» EXERCISE REQUIREMENTS
Copy out lines with the word "Wellness" from the material that follows.

» EXTRACTED INFORMATION
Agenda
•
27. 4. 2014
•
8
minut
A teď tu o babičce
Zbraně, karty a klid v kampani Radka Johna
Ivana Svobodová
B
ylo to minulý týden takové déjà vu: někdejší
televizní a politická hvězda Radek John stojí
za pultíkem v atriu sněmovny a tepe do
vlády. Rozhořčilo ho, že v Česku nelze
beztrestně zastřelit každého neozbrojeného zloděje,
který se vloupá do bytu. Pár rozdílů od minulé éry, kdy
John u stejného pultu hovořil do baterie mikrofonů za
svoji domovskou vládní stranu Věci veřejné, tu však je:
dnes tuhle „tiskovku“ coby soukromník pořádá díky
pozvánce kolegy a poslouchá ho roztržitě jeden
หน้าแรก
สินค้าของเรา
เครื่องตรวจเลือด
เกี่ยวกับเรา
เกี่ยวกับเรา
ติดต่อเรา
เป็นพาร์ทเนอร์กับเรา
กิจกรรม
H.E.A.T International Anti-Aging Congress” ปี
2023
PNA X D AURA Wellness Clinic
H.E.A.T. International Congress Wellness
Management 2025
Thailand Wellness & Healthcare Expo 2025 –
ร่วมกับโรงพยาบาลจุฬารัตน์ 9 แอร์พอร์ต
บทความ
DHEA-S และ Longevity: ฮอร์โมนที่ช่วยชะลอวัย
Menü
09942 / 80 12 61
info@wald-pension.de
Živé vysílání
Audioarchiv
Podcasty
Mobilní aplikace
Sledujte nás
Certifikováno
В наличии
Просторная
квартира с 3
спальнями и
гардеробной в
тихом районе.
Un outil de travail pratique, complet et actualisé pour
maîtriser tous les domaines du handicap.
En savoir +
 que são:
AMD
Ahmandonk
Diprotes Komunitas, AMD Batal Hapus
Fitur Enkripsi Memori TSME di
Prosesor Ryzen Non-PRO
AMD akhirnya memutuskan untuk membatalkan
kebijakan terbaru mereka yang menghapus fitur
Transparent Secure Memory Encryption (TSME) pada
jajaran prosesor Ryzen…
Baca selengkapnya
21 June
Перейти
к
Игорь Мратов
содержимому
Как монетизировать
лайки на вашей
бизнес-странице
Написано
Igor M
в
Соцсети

» YOUR SOLUTION
PNA X D AURA Wellness Clinic
H.E.A.T. International Congress Wellness
Thailand Wellness & Healthcare Expo 2025 –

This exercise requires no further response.